4. President Richard Nixon had a phobia of hospitals and feared that if he checked into one, he would never come out
Richard Nixon will forever be remembered as one of the most controversial Presidents in American history. He was the man behind the Watergate scandal that ended up with him stepping down from the top job in disgrace. The infamous episode was the direct result of Nixon’s tireless ambition to get to – and stay at – the top. Nothing would stand in his way, not even serious illness. However, when he was diagnosed with a serious blood clot following his resignation, Nixon was very reluctant to get it checked out, not just because it would take him away from the seat of power, but because he had a long-standing fear of hospitals.

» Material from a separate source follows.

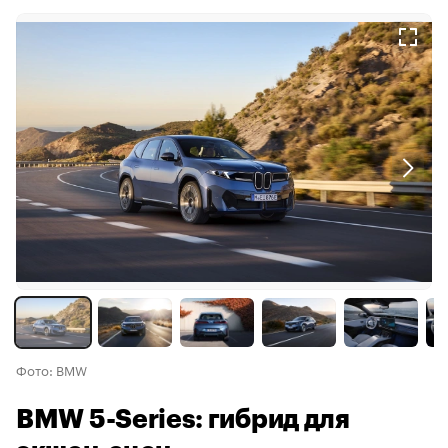
Фото: BMW
BMW 5-Series: гибрид для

Of course, lots of people, including world leaders, have a fear of doctors and hospitals. But only a relative few have real nosocomephobia, an excessive phobia of hospitals. Nixon almost certainly had it. Above all, he was incredibly paranoid that, far from making him better, a trip to the hospital would end in his death. As he said when advised to check himself in and get that blood clot sorted back in 1974: “If I go into the hospital, I’ll never come out alive.” In the end, however, the White House surgeons warned Nixon that if he didn’t go to hospital, he would almost certainly die anyway. He checked himself in – and his successor President Ford paid him a friendly visit.

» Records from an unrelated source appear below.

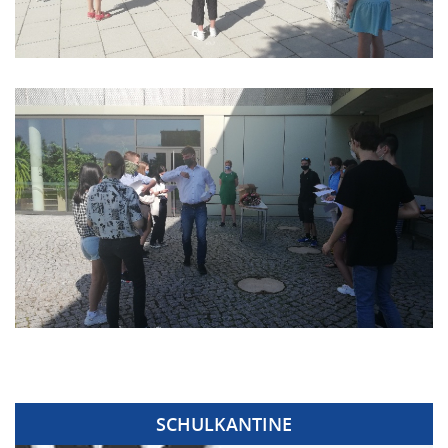
SCHULKANTINE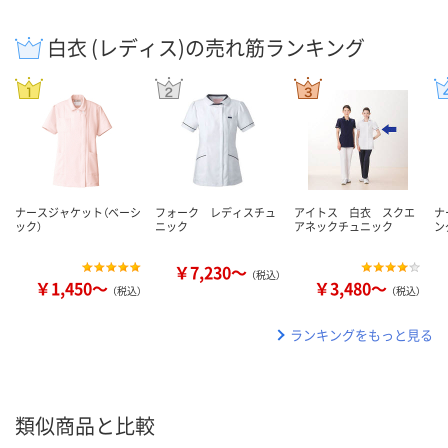
白衣 (レディス)の売れ筋ランキング
ナースジャケット（ベーシ
フォーク レディスチュ
アイトス 白衣 スクエ
ナ
ック）
ニック
アネックチュニック
ン
￥7,230～
（税込）
￥1,450～
￥3,480～
（税込）
（税込）
ランキングをもっと見る
類似商品と比較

But perhaps there was something to Nixon’s aversion to hospitals. After avoiding them all his life and enjoying a meteoric rise to the top job, when he did finally overcome his phobia and check himself in, he only got bad news. ‘Tricky Dicky’ was in a hospital bed when the results of the 1974 Midterm Elections came in – elections that were a disaster for the Republicans thanks to Watergate. And then, in 1994, he died in a New York hospital, having gone in having suffered a stroke but never making it out again.